Obviamente el viejo jorobado no sabía qué hacer con aquel visitante salido de la nada. Por la forma en que había aferrado a Titus para sacarlo del bote se hubiera podido pensar que, pese a su edad, era un hombre de ingenio y acción. Pero no. Lo que hizo fue algo que en lo sucesivo nunca dejaría de maravillarlo a él y a sus amigos, pues era de todos sabido que más bien se trataba de un hombre torpe e ignorante. Y así, ahora que el peligro había pasado, volvía a ser él mismo y se quedó de rodillas, contemplando a Titus con gesto impotente.
Más abajo, en el río se habían encendido las antorchas y el agua reflejaba una luz rojiza. Los cormoranes, liberados de sus jaulas de mimbre, se deslizaban sobre la superficie y se zambullían en el agua. Una mula, recortada contra la luz de una antorcha, levantó la cabeza y enseñó sus dientes repugnantes.
Trampamorro, el dueño del vehículo, se había ido acercando al jorobado y al joven, y estaba ahora inclinado sobre Titus, no con gesto amable o preocupado, o eso parecía, sino con aire distante… incluso orgulloso, frente a la desdicha del otro.
—Al coche con él —musitó—. No tengo ni idea de lo que es, pero tiene pulso.
Trampamorro retiró índice y pulgar de la muñeca de Titus y señaló su coche largo y vibrante con un imponente gesto.
Dos mendigos, abriéndose paso entre la multitud que se había congregado en torno a la figura postrada de Titus, apartaron al viejo, levantaron al joven conde de Gormenghast, tan harapiento como ellos mismos, cual saco terrero, y fueron arrastrando los pies hasta el coche para colocarlo en la popa del indescriptible vehículo… un caos de cuero mohoso, hojas mojadas, viejas jaulas, muelles rotos, herrumbre y porquería en general.
Trampamorro, siguiéndolos a grandes zancadas, lentas y arrogantes, estaba ya a medio camino de su diabólico vehículo cuando una franja de oscuridad se desplazó en el cielo y el borde escarlata de un enorme sol se abrió paso como la hoja de una navaja, y al punto, los botes y sus tripulaciones, los hombres de los cormoranes y sus aves con cuello de botella, los juncos y las márgenes cenagosas, las acémilas y los carros, las redes y los arpones y hasta el propio río parecieron encenderse.
Pero Trampamorro no tenía ojos para todo aquello y por lo que respecta a Titus eso fue bueno, porque, al dar la espalda al espectáculo del amanecer como si tuviera tanto interés como un viejo calcetín, gracias a la luz de aquello mismo que desdeñaba, vio a dos hombres que se acercaban con rapidez y suavidad, con yelmos en sus cabezas idénticas y unos pergaminos enrollados en la mano.

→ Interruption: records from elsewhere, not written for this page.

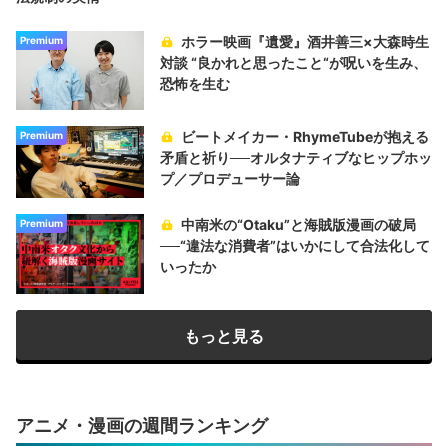
ホラー映画『遺愛』酒井善三×大森時生
Premium
対談 “良かれと思ったこと“が呪いを生み、
恐怖を生む
ビートメイカー・RhymeTubeが抱える
Premium
矛盾と祈り──オルタナティブなヒップホッ
プ／プロデューサー論
中南米の“Otaku”と海賊版漫画の破局
Premium
──“違法な消費者”はいかにして合法化して
いったか
もっと見る
アニメ・漫画の週間ランキング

Trampamorro enarcó las cejas, y su frente chata quedó tan arrugada como el cuero de la parte posterior de su coche. Volvió entonces la vista hacia el vehículo, como para calcular la distancia, y siguió adelante, alargando de forma casi imperceptible cada paso.
Los dos hombres que se acercaban no parecían caminar, era como si flotaran, tal era la suavidad con que avanzaban, y los pescadores que aún estaban en el muelle empedrado se apartaban para dejarles pasar, porque avanzaban inexorablemente hacia donde estaba Titus.
¿Cómo sabían que estaba en el coche? Es difícil decirlo, pero lo sabían, y con los yelmos refulgiendo bajo los rayos del sol, avanzaban hacia él con una terrible determinación.